### Source material

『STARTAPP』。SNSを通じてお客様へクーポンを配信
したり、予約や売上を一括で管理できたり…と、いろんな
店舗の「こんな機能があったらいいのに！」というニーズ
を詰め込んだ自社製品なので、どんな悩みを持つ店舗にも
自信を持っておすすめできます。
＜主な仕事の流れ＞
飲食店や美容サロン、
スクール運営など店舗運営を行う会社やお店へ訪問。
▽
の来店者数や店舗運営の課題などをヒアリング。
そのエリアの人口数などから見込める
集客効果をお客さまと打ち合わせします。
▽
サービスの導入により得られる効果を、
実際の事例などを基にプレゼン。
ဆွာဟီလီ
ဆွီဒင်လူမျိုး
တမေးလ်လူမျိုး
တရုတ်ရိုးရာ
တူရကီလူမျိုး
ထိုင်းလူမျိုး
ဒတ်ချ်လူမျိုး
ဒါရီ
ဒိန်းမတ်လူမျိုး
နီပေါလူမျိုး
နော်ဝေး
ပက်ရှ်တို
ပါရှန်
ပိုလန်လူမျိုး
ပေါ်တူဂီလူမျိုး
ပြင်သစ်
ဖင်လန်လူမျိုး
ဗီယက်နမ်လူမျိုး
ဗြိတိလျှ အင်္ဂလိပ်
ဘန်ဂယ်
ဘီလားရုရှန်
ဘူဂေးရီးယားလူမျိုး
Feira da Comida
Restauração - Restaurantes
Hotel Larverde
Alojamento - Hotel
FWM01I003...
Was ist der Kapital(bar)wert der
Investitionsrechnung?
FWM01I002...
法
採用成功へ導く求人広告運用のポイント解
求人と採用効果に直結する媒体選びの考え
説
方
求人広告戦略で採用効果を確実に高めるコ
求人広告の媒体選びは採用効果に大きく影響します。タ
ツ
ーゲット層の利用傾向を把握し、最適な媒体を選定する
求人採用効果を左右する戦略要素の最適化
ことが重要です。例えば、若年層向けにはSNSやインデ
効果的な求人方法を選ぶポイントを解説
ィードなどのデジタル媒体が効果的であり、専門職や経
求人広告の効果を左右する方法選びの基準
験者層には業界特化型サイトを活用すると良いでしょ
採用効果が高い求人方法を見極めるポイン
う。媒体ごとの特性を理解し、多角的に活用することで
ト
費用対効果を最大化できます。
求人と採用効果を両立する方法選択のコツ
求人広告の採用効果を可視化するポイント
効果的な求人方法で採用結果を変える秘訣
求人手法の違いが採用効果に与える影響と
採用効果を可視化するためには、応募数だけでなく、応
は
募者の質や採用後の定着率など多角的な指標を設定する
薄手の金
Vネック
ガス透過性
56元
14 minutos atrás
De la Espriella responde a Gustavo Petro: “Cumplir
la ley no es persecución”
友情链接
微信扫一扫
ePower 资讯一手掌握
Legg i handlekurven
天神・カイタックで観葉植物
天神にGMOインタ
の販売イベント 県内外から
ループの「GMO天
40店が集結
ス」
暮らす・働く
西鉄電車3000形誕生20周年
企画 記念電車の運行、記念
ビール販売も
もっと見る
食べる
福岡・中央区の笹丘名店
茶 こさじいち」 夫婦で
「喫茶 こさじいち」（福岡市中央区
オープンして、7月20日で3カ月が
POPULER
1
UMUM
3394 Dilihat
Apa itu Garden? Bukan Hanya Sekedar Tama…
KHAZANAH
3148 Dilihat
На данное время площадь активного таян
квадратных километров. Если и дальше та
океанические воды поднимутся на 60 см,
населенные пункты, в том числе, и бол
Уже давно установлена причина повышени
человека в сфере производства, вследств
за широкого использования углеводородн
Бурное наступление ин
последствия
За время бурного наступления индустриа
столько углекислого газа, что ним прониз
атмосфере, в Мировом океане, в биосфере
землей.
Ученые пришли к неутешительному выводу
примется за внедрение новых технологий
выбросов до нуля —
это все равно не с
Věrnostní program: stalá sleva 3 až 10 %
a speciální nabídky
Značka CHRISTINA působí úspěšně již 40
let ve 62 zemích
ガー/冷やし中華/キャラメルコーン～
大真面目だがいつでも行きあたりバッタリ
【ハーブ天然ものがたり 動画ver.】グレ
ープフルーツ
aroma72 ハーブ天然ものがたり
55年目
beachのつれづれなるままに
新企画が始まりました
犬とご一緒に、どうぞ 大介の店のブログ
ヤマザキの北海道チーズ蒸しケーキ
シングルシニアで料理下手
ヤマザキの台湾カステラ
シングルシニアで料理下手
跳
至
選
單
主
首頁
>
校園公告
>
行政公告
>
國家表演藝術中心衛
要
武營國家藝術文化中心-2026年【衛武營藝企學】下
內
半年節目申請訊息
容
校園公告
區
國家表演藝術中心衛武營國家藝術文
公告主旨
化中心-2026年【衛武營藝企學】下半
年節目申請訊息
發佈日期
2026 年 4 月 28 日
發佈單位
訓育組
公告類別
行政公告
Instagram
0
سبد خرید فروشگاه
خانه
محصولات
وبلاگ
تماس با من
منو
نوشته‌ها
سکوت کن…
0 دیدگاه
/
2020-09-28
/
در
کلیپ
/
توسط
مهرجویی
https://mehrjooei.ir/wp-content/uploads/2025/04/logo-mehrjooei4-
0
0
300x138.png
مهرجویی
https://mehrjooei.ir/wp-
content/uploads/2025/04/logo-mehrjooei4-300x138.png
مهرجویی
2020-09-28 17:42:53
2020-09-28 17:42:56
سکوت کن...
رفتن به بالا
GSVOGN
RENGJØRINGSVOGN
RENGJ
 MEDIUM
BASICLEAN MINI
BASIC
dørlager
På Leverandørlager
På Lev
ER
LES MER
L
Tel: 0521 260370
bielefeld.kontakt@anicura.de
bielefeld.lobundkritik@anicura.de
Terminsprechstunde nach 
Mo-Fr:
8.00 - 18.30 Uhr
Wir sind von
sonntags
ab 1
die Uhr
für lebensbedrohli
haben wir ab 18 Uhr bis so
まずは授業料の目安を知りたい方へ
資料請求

### Your task
Nothing in the entries above should differ when you return them in full.

### Answer for this exercise
『STARTAPP』。SNSを通じてお客様へクーポンを配信
したり、予約や売上を一括で管理できたり…と、いろんな
店舗の「こんな機能があったらいいのに！」というニーズ
を詰め込んだ自社製品なので、どんな悩みを持つ店舗にも
自信を持っておすすめできます。
＜主な仕事の流れ＞
飲食店や美容サロン、
スクール運営など店舗運営を行う会社やお店へ訪問。
▽
の来店者数や店舗運営の課題などをヒアリング。
そのエリアの人口数などから見込める
集客効果をお客さまと打ち合わせします。
▽
サービスの導入により得られる効果を、
実際の事例などを基にプレゼン。
ဆွာဟီလီ
ဆွီဒင်လူမျိုး
တမေးလ်လူမျိုး
တရုတ်ရိုးရာ
တူရကီလူမျိုး
ထိုင်းလူမျိုး
ဒတ်ချ်လူမျိုး
ဒါရီ
ဒိန်းမတ်လူမျိုး
နီပေါလူမျိုး
နော်ဝေး
ပက်ရှ်တို
ပါရှန်
ပိုလန်လူမျိုး
ပေါ်တူဂီလူမျိုး
ပြင်သစ်
ဖင်လန်လူမျိုး
ဗီယက်နမ်လူမျိုး
ဗြိတိလျှ အင်္ဂလိပ်
ဘန်ဂယ်
ဘီလားရုရှန်
ဘူဂေးရီးယားလူမျိုး
Feira da Comida
Restauração - Restaurantes
Hotel Larverde
Alojamento - Hotel
FWM01I003...
Was ist der Kapital(bar)wert der
Investitionsrechnung?
FWM01I002...
法
採用成功へ導く求人広告運用のポイント解
求人と採用効果に直結する媒体選びの考え
説
方
求人広告戦略で採用効果を確実に高めるコ
求人広告の媒体選びは採用効果に大きく影響します。タ
ツ
ーゲット層の利用傾向を把握し、最適な媒体を選定する
求人採用効果を左右する戦略要素の最適化
ことが重要です。例えば、若年層向けにはSNSやインデ
効果的な求人方法を選ぶポイントを解説
ィードなどのデジタル媒体が効果的であり、専門職や経
求人広告の効果を左右する方法選びの基準
験者層には業界特化型サイトを活用すると良いでしょ
採用効果が高い求人方法を見極めるポイン
う。媒体ごとの特性を理解し、多角的に活用することで
ト
費用対効果を最大化できます。
求人と採用効果を両立する方法選択のコツ
求人広告の採用効果を可視化するポイント
効果的な求人方法で採用結果を変える秘訣
求人手法の違いが採用効果に与える影響と
採用効果を可視化するためには、応募数だけでなく、応
は
募者の質や採用後の定着率など多角的な指標を設定する
薄手の金
Vネック
ガス透過性
56元
14 minutos atrás
De la Espriella responde a Gustavo Petro: “Cumplir
la ley no es persecución”
友情链接
微信扫一扫
ePower 资讯一手掌握
Legg i handlekurven
天神・カイタックで観葉植物
天神にGMOインタ
の販売イベント 県内外から
ループの「GMO天
40店が集結
ス」
暮らす・働く
西鉄電車3000形誕生20周年
企画 記念電車の運行、記念
ビール販売も
もっと見る
食べる
福岡・中央区の笹丘名店
茶 こさじいち」 夫婦で
「喫茶 こさじいち」（福岡市中央区
オープンして、7月20日で3カ月が
POPULER
1
UMUM
3394 Dilihat
Apa itu Garden? Bukan Hanya Sekedar Tama…
KHAZANAH
3148 Dilihat
На данное время площадь активного таян
квадратных километров. Если и дальше та
океанические воды поднимутся на 60 см,
населенные пункты, в том числе, и бол
Уже давно установлена причина повышени
человека в сфере производства, вследств
за широкого использования углеводородн
Бурное наступление ин
последствия
За время бурного наступления индустриа
столько углекислого газа, что ним прониз
атмосфере, в Мировом океане, в биосфере
землей.
Ученые пришли к неутешительному выводу
примется за внедрение новых технологий
выбросов до нуля —
это все равно не с
Věrnostní program: stalá sleva 3 až 10 %
a speciální nabídky
Značka CHRISTINA působí úspěšně již 40
let ve 62 zemích
ガー/冷やし中華/キャラメルコーン～
大真面目だがいつでも行きあたりバッタリ
【ハーブ天然ものがたり 動画ver.】グレ
ープフルーツ
aroma72 ハーブ天然ものがたり
55年目
beachのつれづれなるままに
新企画が始まりました
犬とご一緒に、どうぞ 大介の店のブログ
ヤマザキの北海道チーズ蒸しケーキ
シングルシニアで料理下手
ヤマザキの台湾カステラ
シングルシニアで料理下手
跳
至
選
單
主
首頁
>
校園公告
>
行政公告
>
國家表演藝術中心衛
要
武營國家藝術文化中心-2026年【衛武營藝企學】下
內
半年節目申請訊息
容
校園公告
區
國家表演藝術中心衛武營國家藝術文
公告主旨
化中心-2026年【衛武營藝企學】下半
年節目申請訊息
發佈日期
2026 年 4 月 28 日
發佈單位
訓育組
公告類別
行政公告
Instagram
0
سبد خرید فروشگاه
خانه
محصولات
وبلاگ
تماس با من
منو
نوشته‌ها
سکوت کن…
0 دیدگاه
/
2020-09-28
/
در
کلیپ
/
توسط
مهرجویی
https://mehrjooei.ir/wp-content/uploads/2025/04/logo-mehrjooei4-
0
0
300x138.png
مهرجویی
https://mehrjooei.ir/wp-
content/uploads/2025/04/logo-mehrjooei4-300x138.png
مهرجویی
2020-09-28 17:42:53
2020-09-28 17:42:56
سکوت کن...
رفتن به بالا
GSVOGN
RENGJØRINGSVOGN
RENGJ
 MEDIUM
BASICLEAN MINI
BASIC
dørlager
På Leverandørlager
På Lev
ER
LES MER
L
Tel: 0521 260370
bielefeld.kontakt@anicura.de
bielefeld.lobundkritik@anicura.de
Terminsprechstunde nach 
Mo-Fr:
8.00 - 18.30 Uhr
Wir sind von
sonntags
ab 1
die Uhr
für lebensbedrohli
haben wir ab 18 Uhr bis so
まずは授業料の目安を知りたい方へ
資料請求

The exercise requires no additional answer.